Friday, May 11, 2012

On Adventure

When I was a child, I remember very distinctly wanting to go on “an adventure.” I don’t think I ever had a really clear idea of what that “adventure” would actually entail, but that was sort of the appeal. The whole idea of adventure to me was for something new, exciting, dangerous, and most importantly unexpected. I also remember at some point giving up on this, but as I child I remember giving up on a lot of “dreams.” For example, I remember as a 7 year old boy thinking I wanted to be a soccer star and I fantasized about being interviewed on TV. I gave up a week later when I got bored of the idea. I think it was honestly more about lack of patience than a lack of drive.

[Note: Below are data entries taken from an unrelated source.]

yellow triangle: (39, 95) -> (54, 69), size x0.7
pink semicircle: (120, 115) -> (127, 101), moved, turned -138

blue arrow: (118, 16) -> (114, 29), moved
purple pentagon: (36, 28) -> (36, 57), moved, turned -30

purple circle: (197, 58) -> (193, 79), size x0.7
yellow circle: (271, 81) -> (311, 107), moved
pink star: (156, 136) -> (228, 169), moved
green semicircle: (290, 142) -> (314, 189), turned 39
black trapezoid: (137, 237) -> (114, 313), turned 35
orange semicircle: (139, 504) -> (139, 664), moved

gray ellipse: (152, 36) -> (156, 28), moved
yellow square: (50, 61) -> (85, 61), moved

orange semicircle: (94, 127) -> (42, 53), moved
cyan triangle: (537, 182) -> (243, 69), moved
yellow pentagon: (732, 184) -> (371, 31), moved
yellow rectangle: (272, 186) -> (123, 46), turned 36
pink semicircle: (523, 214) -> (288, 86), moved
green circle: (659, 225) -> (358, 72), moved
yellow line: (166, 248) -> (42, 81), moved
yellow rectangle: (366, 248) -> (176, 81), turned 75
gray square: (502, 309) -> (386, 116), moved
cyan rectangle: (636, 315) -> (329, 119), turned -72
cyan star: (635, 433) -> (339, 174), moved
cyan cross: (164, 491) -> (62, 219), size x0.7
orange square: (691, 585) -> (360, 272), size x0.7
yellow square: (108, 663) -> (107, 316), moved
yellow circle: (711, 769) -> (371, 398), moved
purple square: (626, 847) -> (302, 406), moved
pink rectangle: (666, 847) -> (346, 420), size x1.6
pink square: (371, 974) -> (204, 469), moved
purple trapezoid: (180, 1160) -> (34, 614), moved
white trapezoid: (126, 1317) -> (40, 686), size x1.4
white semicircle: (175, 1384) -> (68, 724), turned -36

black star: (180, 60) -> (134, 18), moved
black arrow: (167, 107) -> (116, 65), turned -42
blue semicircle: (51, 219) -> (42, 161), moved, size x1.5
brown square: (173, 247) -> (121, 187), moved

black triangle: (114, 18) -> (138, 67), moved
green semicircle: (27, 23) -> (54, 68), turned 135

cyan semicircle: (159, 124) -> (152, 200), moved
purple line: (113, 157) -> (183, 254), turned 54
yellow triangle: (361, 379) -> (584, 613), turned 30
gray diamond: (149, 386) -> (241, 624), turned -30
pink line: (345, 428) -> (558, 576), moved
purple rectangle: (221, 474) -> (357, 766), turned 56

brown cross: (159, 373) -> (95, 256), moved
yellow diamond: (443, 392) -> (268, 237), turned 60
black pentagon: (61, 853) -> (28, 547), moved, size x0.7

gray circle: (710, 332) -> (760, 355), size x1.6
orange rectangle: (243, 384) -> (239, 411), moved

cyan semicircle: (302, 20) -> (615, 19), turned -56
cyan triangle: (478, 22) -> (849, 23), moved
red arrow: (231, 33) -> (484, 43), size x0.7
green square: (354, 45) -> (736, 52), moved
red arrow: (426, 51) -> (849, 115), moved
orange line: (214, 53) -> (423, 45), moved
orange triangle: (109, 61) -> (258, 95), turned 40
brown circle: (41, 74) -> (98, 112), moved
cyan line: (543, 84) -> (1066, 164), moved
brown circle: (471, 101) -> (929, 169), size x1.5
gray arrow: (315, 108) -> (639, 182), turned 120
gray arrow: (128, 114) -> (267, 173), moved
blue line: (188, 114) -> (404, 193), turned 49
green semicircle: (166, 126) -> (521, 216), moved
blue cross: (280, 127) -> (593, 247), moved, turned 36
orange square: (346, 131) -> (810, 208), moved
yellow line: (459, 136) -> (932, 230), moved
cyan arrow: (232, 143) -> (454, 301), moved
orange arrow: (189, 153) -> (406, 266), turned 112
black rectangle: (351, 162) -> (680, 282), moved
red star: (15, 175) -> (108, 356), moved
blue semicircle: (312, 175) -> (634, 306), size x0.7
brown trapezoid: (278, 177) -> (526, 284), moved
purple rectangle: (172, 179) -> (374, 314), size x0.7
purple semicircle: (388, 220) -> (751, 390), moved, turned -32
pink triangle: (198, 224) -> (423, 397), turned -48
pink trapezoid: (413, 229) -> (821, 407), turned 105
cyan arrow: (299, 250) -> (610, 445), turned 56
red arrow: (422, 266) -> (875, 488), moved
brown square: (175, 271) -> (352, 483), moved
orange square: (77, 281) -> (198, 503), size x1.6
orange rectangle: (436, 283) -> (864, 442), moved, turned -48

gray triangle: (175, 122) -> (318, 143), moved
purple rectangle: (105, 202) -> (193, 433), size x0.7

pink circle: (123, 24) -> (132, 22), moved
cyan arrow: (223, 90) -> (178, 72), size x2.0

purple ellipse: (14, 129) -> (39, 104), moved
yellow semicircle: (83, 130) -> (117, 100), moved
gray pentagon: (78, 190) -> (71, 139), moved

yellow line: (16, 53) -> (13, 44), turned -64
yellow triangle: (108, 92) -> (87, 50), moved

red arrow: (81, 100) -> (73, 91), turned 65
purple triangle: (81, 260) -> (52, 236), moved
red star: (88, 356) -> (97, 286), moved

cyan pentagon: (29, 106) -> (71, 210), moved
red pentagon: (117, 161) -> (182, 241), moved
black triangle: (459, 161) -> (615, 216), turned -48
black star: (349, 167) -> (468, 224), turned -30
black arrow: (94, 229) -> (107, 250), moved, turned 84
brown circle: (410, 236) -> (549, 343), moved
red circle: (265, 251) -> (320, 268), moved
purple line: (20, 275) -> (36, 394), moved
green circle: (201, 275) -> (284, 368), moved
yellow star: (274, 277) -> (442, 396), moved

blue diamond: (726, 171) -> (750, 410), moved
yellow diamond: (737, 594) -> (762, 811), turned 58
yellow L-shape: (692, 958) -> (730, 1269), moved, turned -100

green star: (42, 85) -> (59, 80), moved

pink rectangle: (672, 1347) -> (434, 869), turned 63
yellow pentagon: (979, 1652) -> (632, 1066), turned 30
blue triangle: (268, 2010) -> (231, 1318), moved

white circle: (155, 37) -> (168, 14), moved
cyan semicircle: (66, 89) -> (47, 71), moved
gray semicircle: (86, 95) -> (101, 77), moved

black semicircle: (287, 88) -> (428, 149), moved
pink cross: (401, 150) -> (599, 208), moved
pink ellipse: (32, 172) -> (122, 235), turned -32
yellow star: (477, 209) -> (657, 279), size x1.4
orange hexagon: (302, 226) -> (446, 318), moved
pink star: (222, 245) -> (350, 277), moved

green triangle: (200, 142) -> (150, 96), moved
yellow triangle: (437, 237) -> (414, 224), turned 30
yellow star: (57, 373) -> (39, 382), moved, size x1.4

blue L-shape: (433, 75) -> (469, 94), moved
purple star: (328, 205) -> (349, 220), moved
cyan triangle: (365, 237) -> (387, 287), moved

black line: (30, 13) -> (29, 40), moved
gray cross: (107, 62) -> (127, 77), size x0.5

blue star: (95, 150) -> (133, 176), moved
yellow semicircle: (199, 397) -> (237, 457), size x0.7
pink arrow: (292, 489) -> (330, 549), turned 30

As I look back on my life, there are plenty of things I could call adventures, though nothing really life threatening. Well, if they were life threatening, I was not aware (which is probably for the best, because I am pretty sure in life threatening situations I stop having fun immediately, which is why I don’t do things like sky diving). The more I think about it, the more I realise that the vast majority of things I consider adventures are all things I label in retrospect. I hardly ever go into a situation that I consciously thought was going to be adventurous. I am not sure if that means I am just a fuddy duddy, stick in the mud, or I am just like a Bilbo Baggins, and I got to wait for my Gandalf to come around and take me to adventure.

Which, talking about The Hobbit, is probably the reason why I got this whole fixation in the first place. “Adventuring” seems to have been invented by books, and stories that people tell. It makes me wonder if adventure really exists, or if it is just a relative concept. I imagine back in the prehistoric days, every day was an adventure for humanity just to survive. As time went on, and humans got to a place where more people could live their lives without worrying about their own survival. I guess people got bored to the point that they wanted to get closer to that age where everything was so threatening, but also so new and exciting.

For me, the concept of adventure has become a way to cope with potentially stressful situations. Whenever I am on the road and have no idea where to go, or get stuck outside in the pitch black night with no flashlight, or end up in some place I really don’t want to be, I think to myself, “Whelp, I guess I am on an adventure now!” and try to make the best out of it. Adventure has become less of a “fantastic voyage,” and more of the silver lining of events I normally find tough to deal with. That perhaps is not the ideal for people who define adventure as doing something drastic as climb Mt. Everest or walking across the Sahara desert, but I think it is more valuable to be able to define your own adventure than let other expectations do that for you.